Define and import a PDF file

Concept Information

IMPORT PDF command

You can create an Analytics table by defining and importing an Adobe PDF file.

When you use the Data Definition Wizard to process a PDF file, Analytics may fully or partially auto-define the file, or you may need to manually define the file.

Note

Defining PDF files can be challenging. If you encounter problems, review Defining and importing print image (report) files and PDF files.

Locate and select the PDF file

  1. Select File > New > Table.
  2. If the Select Platform for Data Source page is displayed, select Local and click Next.
  3. In the Select Local Data Source page, select File and click Next.
  4. In the Select File to Define dialog box, locate and select the PDF file you want to create the Analytics table from and click Open.

    Adobe PDF files have a .pdf file extension.

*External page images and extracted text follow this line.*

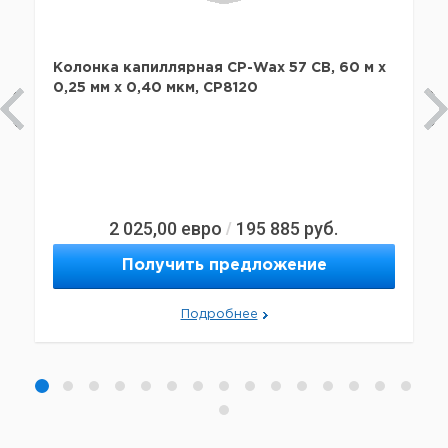
Колонка капиллярная CP-Wax 57 CB, 60 м x
0,25 мм х 0,40 мкм, CP8120
2 025,00
евро
195 885
руб.
/
Получить предложение
Подробнее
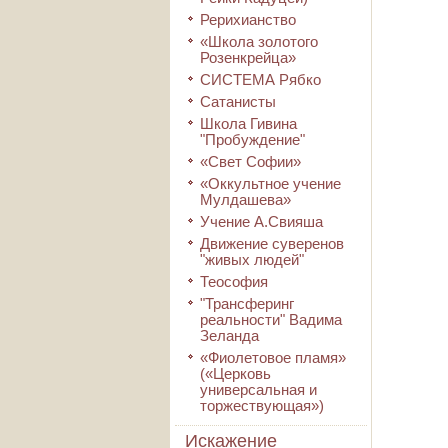
Рерихианство
«Школа золотого
Розенкрейца»
СИСТЕМА Рябко
Сатанисты
Школа Гивина
"Пробуждение"
«Свет Софии»
«Оккультное учение
Мулдашева»
Учение А.Свияша
Движение суверенов
"живых людей"
Теософия
"Трансферинг
реальности" Вадима
Зеланда
«Фиолетовое пламя»
(«Церковь
универсальная и
торжествующая»)
Искажение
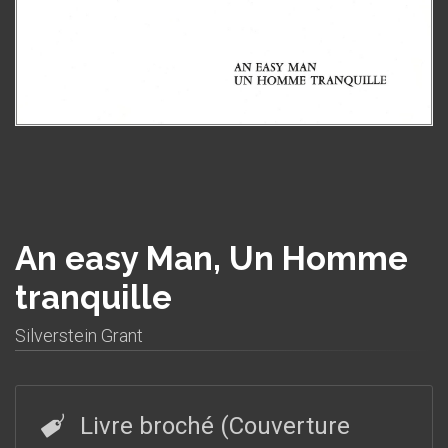
An easy Man, Un Homme
tranquille
Silverstein Grant
Livre broché (Couverture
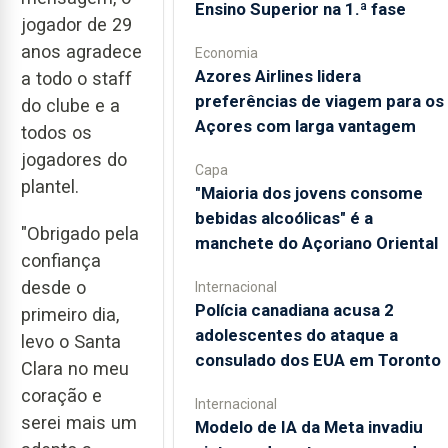
Ensino Superior na 1.ª fase
jogador de 29
anos agradece
Economia
Azores Airlines lidera
a todo o staff
preferências de viagem para os
do clube e a
Açores com larga vantagem
todos os
jogadores do
Capa
plantel.
"Maioria dos jovens consome
bebidas alcoólicas" é a
"Obrigado pela
manchete do Açoriano Oriental
confiança
desde o
Internacional
Polícia canadiana acusa 2
primeiro dia,
adolescentes do ataque a
levo o Santa
consulado dos EUA em Toronto
Clara no meu
coração e
Internacional
serei mais um
Modelo de IA da Meta invadiu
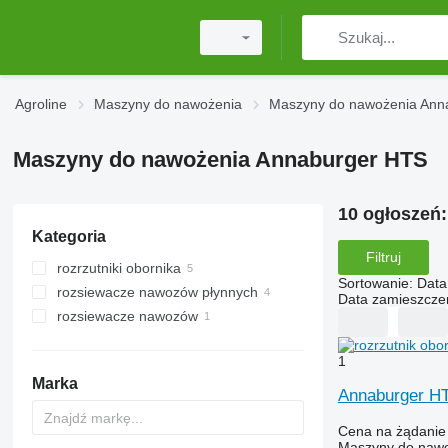
Agroline
Maszyny do nawożenia
Maszyny do nawożenia Ann
Maszyny do nawożenia Annaburger HTS
10 ogłoszeń
Kategoria
Filtruj
rozrzutniki obornika
Sortowanie
:
Data
rozsiewacze nawozów płynnych
Data zamieszcze
rozsiewacze nawozów
rozsiewacze nawozów
przyczepiane
1
Marka
Annaburger HT
Cena na żądanie
Maszyny do nawoż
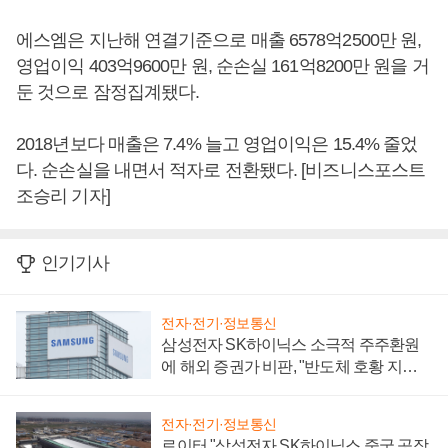
에스엠은 지난해 연결기준으로 매출 6578억2500만 원,
영업이익 403억9600만 원, 순손실 161억8200만 원을 거
둔 것으로 잠정집계됐다.
2018년보다 매출은 7.4% 늘고 영업이익은 15.4% 줄었
다. 순손실을 내면서 적자로 전환됐다. [비즈니스포스트
조승리 기자]
인기기사
전자·전기·정보통신
삼성전자 SK하이닉스 소극적 주주환원
에 해외 증권가 비판, "반도체 호황 지속
성 의문"
전자·전기·정보통신
로이터 "삼성전자 SK하이닉스 중국 공장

  5. In the File Format page, verify that PDF Adobe Acrobat file is selected and click Next.

Define the PDF file

  1. In the PDF File Definition page, if required, enter the password for the PDF file and click Next.
  2. If you want to specify a particular page or page range for parsing, rather than All pages, select Pages, and specify one or more page numbers.

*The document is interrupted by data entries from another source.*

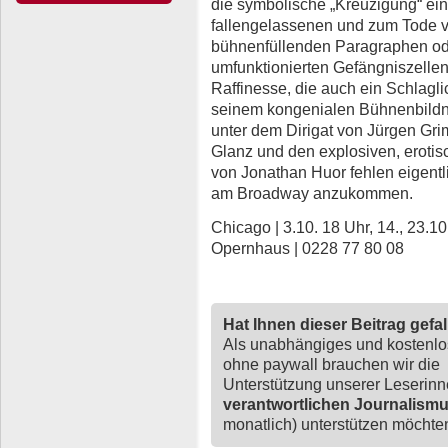
die symbolische „Kreuzigung“ ei
fallengelassenen und zum Tode ve
bühnenfüllenden Paragraphen od
umfunktionierten Gefängniszellen
Raffinesse, die auch ein Schlagl
seinem kongenialen Bühnenbildne
unter dem Dirigat von Jürgen Gri
Glanz und den explosiven, eroti
von Jonathan Huor fehlen eigentli
am Broadway anzukommen.
Chicago | 3.10. 18 Uhr, 14., 23.10
Opernhaus | 0228 77 80 08
Hat Ihnen dieser Beitrag gefa
Als unabhängiges und kostenl
ohne paywall brauchen wir die
Unterstützung unserer Leserin
verantwortlichen Journalism
monatlich) unterstützen möchten,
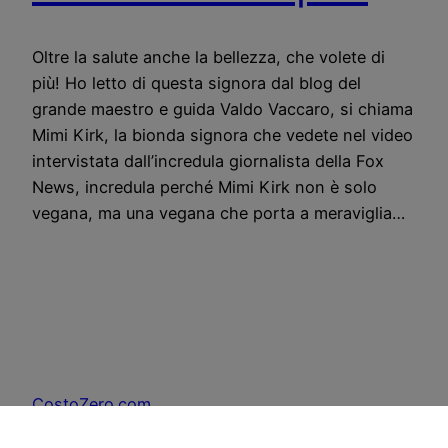
Oltre la salute anche la bellezza, che volete di
più! Ho letto di questa signora dal blog del
grande maestro e guida Valdo Vaccaro, si chiama
Mimi Kirk, la bionda signora che vedete nel video
intervistata dall’incredula giornalista della Fox
News, incredula perché Mimi Kirk non è solo
vegana, ma una vegana che porta a meraviglia…
CostoZero.com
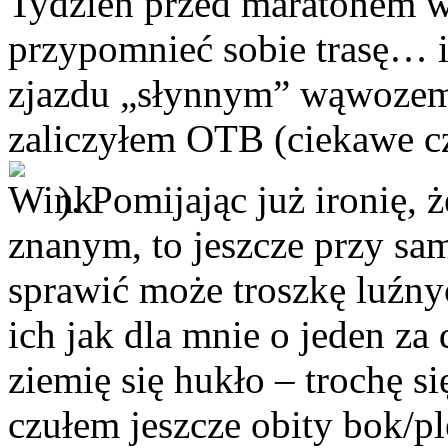
Tydzień przed maratonem w
przypomnieć sobie trasę… i 
zjazdu „słynnym” wąwozem
zaliczyłem OTB (ciekawe cz
). Pomijając już ironię,
znanym, to jeszcze przy sa
sprawić może troszkę luźny
ich jak dla mnie o jeden za 
ziemię się hukło – trochę s
czułem jeszcze obity bok/p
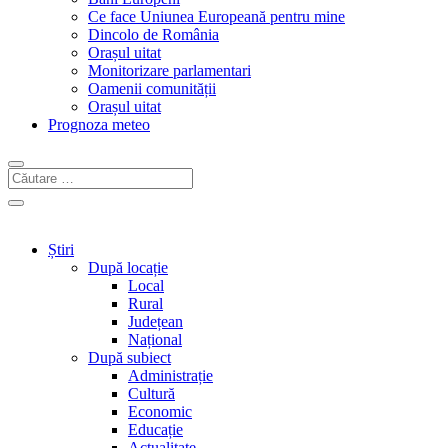
Ce face Uniunea Europeană pentru mine
Dincolo de România
Orașul uitat
Monitorizare parlamentari
Oamenii comunității
Orașul uitat
Prognoza meteo
Știri
După locație
Local
Rural
Județean
Național
După subiect
Administrație
Cultură
Economic
Educație
Actualitate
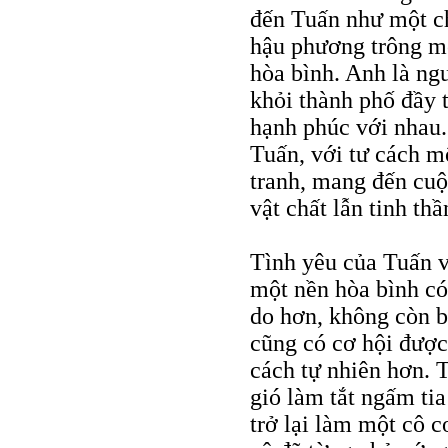
đến Tuấn như một c
hậu phương trông mo
hòa bình. Anh là ng
khỏi thành phố đầy 
hạnh phúc với nhau.
Tuấn, với tư cách m
tranh, mang đến cuộ
vật chất lẫn tinh thầ
Tình yêu của Tuấn 
một nền hòa bình có
do hơn, không còn b
cũng có cơ hội được
cách tự nhiên hơn. T
gió làm tắt ngấm ti
trở lại làm một cô c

    You can specify individual pages separated by commas (1,3,5), page ranges (2-7), or a combination (1, 3, 5-7, 11).

    Tip

    In some circumstances, parsing a PDF file on a page-by-page basis can help with data misalignment.

    If you take this approach, you need to import the file more than once, create more than one Analytics table, and then append the resulting tables in Analytics.

    For more information, see Defining and importing subsets of print image or PDF data.

  3. Leave the PDF Parser at the default setting of Xpdf, or select VeryPDF.

    If you are importing the file for the first time, and you have no reason to do otherwise, leave the setting at Xpdf.

    If you have already encountered data alignment issues when using Xpdf with the file, select VeryPDF to see if the parsing results are better.

  4. Click Next.

    The PDF file is parsed and the PDF File Definition page updates to display the parsed file.

  5. Scroll vertically and horizontally to examine the parsed file.

    Highlighting indicates whether Analytics has auto-defined data in the file:

    HighlightingMeaning
    Aqua-blue highlightingData auto-defined as a field.
    Gray highlighting

    Data auto-defined as a record.

    Record definition depends on at least one field being defined in the record.

    White background

    Undefined data.

    Analytics was not able to detect a pattern in the data and could not auto-define it.

  6. Optional. If the data in the parsed file is misaligned, click Back, switch the parser selection in PDF Parser, and click Next.

    The PDF file is re-parsed using the parser you selected, which may produce better data alignment.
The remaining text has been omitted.